Significance. If the generalization claims hold after proper validation, the work supplies a concrete methodology for LLM-assisted algorithmic discovery in multi-agent game theory, including a useful emphasis on distilling complex discovered mechanisms to minimal, interpretable cores. This could accelerate progress beyond purely manual refinement of MARL baselines.

major comments (2)

[Ablation Studies] Ablation Studies section: the identification of the 'minimal algorithmic core' (WOP-CFR, PM-PSRO) and the claim of superior generalization both rely on fitness evaluations performed exclusively on the same 18-game suite used for the original AlphaEvolve search. No held-out test partition, cross-suite validation, or explicit separation between training and evaluation games is described, so the reported performance advantage may reflect selection bias rather than discovery of transferable principles.
[Evaluation Suite and Results] Evaluation Suite and Results: the abstract asserts that the distilled solvers are 'consistently competitive' and achieve 'superior performance on generalization,' yet the manuscript provides no statistical significance tests, confidence intervals, or variance measures across random seeds or game variants. This weakens the load-bearing claim that the minimal cores outperform baselines in a robust, generalizable manner.

minor comments (2)

[Algorithm Descriptions] The acronyms VAD-CFR, SHOR-PSRO, WOP-CFR, and PM-PSRO are introduced without a compact table that lists the precise modifications each makes to the respective baseline (CFR or PSRO) and the components removed during distillation.
[Figures] Figure captions and axis labels for the performance plots could be expanded to explicitly state the number of independent runs and the exact metric (e.g., exploitability or win rate) being plotted.

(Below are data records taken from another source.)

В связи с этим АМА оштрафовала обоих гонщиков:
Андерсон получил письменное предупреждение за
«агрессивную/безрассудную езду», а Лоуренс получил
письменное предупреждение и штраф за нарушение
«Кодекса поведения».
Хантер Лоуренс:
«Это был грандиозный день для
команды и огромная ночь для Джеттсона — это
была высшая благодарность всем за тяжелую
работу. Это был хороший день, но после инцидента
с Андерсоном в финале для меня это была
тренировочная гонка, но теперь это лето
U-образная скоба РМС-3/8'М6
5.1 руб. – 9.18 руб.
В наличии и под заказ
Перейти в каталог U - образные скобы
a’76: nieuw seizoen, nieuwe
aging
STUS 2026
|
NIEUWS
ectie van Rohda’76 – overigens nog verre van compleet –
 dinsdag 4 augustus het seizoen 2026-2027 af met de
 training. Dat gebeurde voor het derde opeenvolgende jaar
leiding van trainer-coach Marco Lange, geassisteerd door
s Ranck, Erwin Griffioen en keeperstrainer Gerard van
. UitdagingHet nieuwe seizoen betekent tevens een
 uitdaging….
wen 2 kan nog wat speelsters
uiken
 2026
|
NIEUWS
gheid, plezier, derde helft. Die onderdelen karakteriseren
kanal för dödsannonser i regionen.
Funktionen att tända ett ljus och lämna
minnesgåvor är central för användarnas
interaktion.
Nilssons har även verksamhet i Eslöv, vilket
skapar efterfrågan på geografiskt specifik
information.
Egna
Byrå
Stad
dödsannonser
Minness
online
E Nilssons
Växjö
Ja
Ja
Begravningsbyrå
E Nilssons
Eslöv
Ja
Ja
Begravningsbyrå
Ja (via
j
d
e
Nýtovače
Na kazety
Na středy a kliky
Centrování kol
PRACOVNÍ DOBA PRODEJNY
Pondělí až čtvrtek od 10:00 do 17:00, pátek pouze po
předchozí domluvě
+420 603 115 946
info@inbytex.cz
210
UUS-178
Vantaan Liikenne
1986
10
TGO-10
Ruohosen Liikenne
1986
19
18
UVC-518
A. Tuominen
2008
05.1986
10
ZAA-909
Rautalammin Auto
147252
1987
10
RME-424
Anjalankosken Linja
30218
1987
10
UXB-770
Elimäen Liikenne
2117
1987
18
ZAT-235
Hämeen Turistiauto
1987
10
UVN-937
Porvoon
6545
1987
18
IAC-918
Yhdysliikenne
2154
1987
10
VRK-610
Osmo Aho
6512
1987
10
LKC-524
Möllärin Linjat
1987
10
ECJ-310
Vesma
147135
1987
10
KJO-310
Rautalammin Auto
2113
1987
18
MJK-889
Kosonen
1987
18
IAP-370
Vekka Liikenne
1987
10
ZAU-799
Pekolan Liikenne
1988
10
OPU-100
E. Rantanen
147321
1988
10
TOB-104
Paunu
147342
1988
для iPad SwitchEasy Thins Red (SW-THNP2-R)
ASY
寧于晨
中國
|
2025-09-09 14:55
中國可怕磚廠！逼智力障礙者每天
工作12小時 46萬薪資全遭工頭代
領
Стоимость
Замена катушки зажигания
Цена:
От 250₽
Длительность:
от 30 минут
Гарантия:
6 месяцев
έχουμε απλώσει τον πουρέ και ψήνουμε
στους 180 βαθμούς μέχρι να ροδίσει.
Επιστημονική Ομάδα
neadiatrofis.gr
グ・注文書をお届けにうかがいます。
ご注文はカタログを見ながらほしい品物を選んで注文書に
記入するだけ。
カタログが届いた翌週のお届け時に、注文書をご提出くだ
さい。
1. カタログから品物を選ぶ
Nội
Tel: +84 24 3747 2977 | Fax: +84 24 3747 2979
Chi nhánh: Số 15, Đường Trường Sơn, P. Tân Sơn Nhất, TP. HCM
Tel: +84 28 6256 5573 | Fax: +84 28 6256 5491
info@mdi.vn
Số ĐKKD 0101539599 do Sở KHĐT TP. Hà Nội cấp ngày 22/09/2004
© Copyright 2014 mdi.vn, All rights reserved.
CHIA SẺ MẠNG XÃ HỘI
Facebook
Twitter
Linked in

Simulated Author's Rebuttal

2 responses · 0 unresolved

We thank the referee for the constructive feedback highlighting key aspects of our evaluation methodology. We address each major comment point by point below and commit to revisions that add statistical rigor and validation procedures.

read point-by-point responses

Referee: [Ablation Studies] Ablation Studies section: the identification of the 'minimal algorithmic core' (WOP-CFR, PM-PSRO) and the claim of superior generalization both rely on fitness evaluations performed exclusively on the same 18-game suite used for the original AlphaEvolve search. No held-out test partition, cross-suite validation, or explicit separation between training and evaluation games is described, so the reported performance advantage may reflect selection bias rather than discovery of transferable principles.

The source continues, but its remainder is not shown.